French politics will stray into uncharted territory this weekend when left-wing voters will be invited to take part in the country's first "open" presidential, primary election.
If pollsters are correct, little doubt remains about the identity of the centre-left challenger to President Nicolas Sarkozy next year. This week, the former Socialist party leader, Francois Hollande, 57, extended his lead in the opinion polls.
Tomorrow's vote will be the first time that any French political party has opened its choice of presidential candidate to all comers. Anyone who has a national voting card can cast a ballot, so long as they pay a minimum of €1 ($1.70) to the Parti Socialiste and declare themselves to share the "values of the left".

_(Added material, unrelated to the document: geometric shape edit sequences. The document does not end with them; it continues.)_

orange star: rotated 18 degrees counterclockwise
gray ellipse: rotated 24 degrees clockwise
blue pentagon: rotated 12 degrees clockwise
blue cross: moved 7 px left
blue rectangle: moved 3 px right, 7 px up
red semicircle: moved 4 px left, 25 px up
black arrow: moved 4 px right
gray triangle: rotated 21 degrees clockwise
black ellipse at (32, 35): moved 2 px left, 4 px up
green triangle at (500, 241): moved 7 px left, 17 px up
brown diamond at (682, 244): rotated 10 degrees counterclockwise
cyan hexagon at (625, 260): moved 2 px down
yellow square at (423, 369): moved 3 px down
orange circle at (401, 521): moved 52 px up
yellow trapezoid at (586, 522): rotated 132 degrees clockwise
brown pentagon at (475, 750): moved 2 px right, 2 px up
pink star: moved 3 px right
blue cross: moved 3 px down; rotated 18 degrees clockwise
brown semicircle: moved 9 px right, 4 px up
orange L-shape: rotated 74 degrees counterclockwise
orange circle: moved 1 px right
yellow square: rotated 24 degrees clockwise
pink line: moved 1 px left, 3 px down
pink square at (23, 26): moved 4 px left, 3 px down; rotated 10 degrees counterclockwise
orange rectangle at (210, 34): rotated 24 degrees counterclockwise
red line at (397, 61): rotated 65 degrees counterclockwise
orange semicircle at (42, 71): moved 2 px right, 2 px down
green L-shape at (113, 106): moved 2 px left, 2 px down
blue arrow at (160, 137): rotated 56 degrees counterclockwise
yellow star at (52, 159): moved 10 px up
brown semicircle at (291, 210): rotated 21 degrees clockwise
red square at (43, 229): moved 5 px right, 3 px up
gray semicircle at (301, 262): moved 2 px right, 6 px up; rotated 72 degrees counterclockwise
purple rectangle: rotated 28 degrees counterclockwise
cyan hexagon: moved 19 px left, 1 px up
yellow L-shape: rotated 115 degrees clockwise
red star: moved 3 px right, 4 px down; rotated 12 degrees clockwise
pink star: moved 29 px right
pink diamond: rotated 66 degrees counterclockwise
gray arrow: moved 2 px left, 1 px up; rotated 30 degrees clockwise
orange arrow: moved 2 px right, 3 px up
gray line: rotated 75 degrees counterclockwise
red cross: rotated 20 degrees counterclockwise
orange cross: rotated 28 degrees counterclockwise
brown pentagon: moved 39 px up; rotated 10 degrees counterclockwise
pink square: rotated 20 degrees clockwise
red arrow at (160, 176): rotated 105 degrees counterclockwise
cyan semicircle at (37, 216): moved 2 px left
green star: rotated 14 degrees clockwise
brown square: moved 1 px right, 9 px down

Socialist party officials hope that as many as 2 million people will take part. Since the breadth and political chemistry of the electorate is uncertain, opinion polling is more hazardous than usual. The five candidates who are trailing behind Hollande, especially the party leader, Martine Aubry, predict that the pollsters will be badly embarrassed this weekend. Some of Hollande's supporters say that he might reach 50 per cent, enough to be elected outright and pre-empt the two-candidate second round a week later.
One poll this week showed Hollande with more than 50 per cent support among Socialist party members and 46 per cent support among those left-wing sympathisers who say that they are certain to vote.
Despite the American origins of the primary idea, this will be a very French election. There has been little controversy and a series of worthy but dull television debates. The intention is to create nationwide, rather than partisan, momentum behind a centre-left challenger long before the presidential election next April and May. Since both Hollande and Aubry are predicted to defeat Sarkozy easily, the experiment can be said, so far, to have been a success.
Hollande has been the great beneficiary of the aborted ambition of the former Socialist Finance Minister, Dominique Strauss-Kahn. DSK was the overwhelming favourite to win the Socialist primary when he was arrested in New York in May on attempted rape charges, which have since been dropped.
Hollande, humorous, likeable, sharp-minded but unexciting, has also benefited from the debt crisis, the unpopularity of Sarkozy and the corruption investigations which have swirled around the President's friends. He promises to be a "normal, honest and moral" President.